Irish Daily Star

Ireland are on the right path but it’s a very rocky road

- Eamondunph­y

WE COULD ask the same question of the two teams at Hampden Park tonight.

Which is the real Ireland? Which is the real Scotland?

We saw Ireland thump the Scots 3-0 at the Aviva in June but, a week earlier, they lost to Armenia.

After that grim defeat in Yerevan, Stephen Kenny talked of his surprise at the home side switching to five at the back.

Kenny mentioned in passing that, in the build-up to the tie, they’d studied Armenia’s previous 20 matches and, bar one occasion, always played with four defenders.

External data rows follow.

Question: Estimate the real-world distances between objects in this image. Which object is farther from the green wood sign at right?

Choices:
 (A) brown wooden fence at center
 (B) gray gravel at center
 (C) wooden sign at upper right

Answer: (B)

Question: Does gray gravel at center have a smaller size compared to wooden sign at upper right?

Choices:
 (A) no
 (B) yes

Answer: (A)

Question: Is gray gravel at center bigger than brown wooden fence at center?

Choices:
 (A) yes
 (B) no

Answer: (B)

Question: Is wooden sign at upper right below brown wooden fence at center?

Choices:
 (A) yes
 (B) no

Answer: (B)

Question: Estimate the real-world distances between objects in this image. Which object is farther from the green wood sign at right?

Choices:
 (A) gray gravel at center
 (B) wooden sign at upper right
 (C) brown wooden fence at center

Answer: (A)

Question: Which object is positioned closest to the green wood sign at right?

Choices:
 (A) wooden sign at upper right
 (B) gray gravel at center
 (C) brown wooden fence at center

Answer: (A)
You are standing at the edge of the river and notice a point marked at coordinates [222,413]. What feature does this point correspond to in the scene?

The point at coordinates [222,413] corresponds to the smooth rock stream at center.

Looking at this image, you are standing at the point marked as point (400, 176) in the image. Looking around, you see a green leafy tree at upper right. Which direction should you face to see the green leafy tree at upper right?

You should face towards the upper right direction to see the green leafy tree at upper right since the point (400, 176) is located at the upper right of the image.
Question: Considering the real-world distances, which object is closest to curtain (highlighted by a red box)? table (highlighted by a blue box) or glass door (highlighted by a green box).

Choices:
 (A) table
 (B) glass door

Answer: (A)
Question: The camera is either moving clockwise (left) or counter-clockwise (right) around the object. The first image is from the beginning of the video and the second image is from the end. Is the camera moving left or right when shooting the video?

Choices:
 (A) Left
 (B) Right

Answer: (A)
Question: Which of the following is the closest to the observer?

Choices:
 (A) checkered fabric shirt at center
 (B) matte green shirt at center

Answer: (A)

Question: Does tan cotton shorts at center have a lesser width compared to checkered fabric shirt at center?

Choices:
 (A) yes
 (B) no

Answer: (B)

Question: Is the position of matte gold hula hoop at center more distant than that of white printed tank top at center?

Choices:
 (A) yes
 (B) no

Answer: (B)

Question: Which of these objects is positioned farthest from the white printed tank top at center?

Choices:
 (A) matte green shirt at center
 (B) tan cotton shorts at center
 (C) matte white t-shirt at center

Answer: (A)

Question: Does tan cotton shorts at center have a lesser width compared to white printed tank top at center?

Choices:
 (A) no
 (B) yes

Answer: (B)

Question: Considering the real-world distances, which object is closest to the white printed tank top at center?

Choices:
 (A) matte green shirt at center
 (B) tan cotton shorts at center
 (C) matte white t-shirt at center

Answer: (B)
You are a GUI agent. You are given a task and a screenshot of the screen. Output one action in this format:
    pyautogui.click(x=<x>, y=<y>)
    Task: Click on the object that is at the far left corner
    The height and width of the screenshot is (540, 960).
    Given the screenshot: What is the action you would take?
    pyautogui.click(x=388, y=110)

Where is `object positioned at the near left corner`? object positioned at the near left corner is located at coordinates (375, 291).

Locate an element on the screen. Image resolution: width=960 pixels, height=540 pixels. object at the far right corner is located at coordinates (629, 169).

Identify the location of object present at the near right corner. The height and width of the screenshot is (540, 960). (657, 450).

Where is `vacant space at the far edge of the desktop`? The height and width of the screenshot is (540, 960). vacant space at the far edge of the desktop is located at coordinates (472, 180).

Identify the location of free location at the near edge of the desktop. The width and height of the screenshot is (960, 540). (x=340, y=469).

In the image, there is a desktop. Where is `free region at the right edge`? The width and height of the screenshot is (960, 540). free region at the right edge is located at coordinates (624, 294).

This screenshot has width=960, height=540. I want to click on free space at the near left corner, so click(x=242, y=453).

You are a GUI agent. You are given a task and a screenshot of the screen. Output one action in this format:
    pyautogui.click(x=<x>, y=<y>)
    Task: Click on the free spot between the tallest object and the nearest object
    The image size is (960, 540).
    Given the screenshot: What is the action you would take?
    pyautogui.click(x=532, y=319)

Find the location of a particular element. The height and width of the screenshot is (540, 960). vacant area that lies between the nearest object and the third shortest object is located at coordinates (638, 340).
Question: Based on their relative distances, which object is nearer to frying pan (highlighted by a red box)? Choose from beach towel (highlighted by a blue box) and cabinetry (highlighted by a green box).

It was a telling moment because it reminded us that we aren’t in Kansas anymore. Brian Kerr is the only other Ireland manager who would ever have thought of watching 20 Armenia games. But Armenia still won. After they went ahead on 74 minutes, Ireland had just one real attempt on goal — a John Egan header.

Crosses

Ireland produced 34 crosses in Yerevan, and precious little came off them. The three games where Ireland have dominated possession to the greatest extent under Kenny — at home to Luxembourg and Azerbaijan, and away to Armenia — have resulted in two defeats and a draw. No other Ireland manager has lost to two teams ranked outside the top 90 in the world.

That’s one aspect to this Ireland team, the other is the stirring performanc­es we’ve seen against the likes of Portugal, Ukraine and Scotland.

I’m firmly of the belief that Kenny has the squad on the right path, but it’s a rocky road — good title for a book, that...

Indeed, it’s often the case with teams full of young players that there are inconsiste­nt performanc­es.

We also have to factor in the fact that this is the first internatio­nal since June, and it’s been a difficult start to the club season for a fair few Irish players.

We don’t really know in advance whether they will have momentum from the win over the Scots last time out.

As for the home team, which is the real Scotland?

I watched them beat Ukraine 3-0 on Wednesday night on Virgin TV and was baffled by how positive Brian Kerr and Richard Dunne were about the Scots afterwards.

They were on analysis duty for Virgin and both were full of praise for Steve Clarke’s men.

The reality is that they were very ordinary for long periods of the game.

In the first half, I thought Scotland were desperatel­y poor and, though they had a couple of chances before John McGinn’s opening goal, they looked toothless.

Headers

McGinn took his goal well but the other two — headers from Lyndon Dykes — were greatly helped by really poor defending.

As the game went on, Ukraine just seemed to tune out. They weren’t on it at all. It became a training stroll for Scotland in the last 20 minutes.

So I’d take the result with a large pinch of salt.